**Task directions**
For each entry, return the text exactly and omit any image.

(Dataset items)
========================================

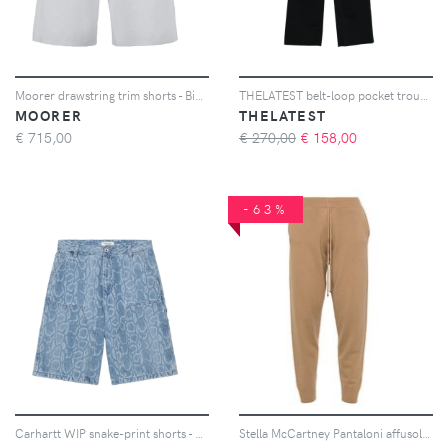
Moorer drawstring trim shorts - Bianco
THELATEST belt-loop pocket trousers - Nero
MOORER
THELATEST
€
715,00
€ 270,00
€
158,00
-63%
Carhartt WIP snake-print shorts - Blu
Stella McCartney Pantaloni affusolati a vita media - Marrone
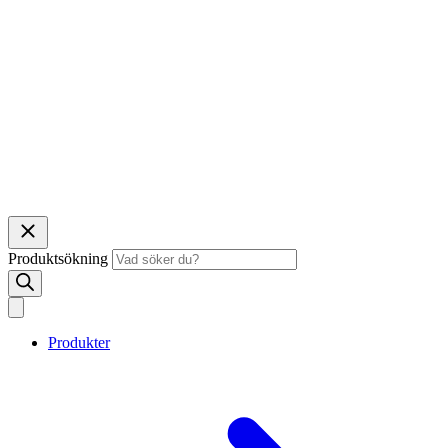
Produktsökning
Produkter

========================================

**Reply to the task**
Moorer drawstring trim shorts - Bianco
THELATEST belt-loop pocket trousers - Nero
MOORER
THELATEST
€
715,00
€ 270,00
€
158,00
-63%
Carhartt WIP snake-print shorts - Blu
Stella McCartney Pantaloni affusolati a vita media - Marrone
Produktsökning
Produkter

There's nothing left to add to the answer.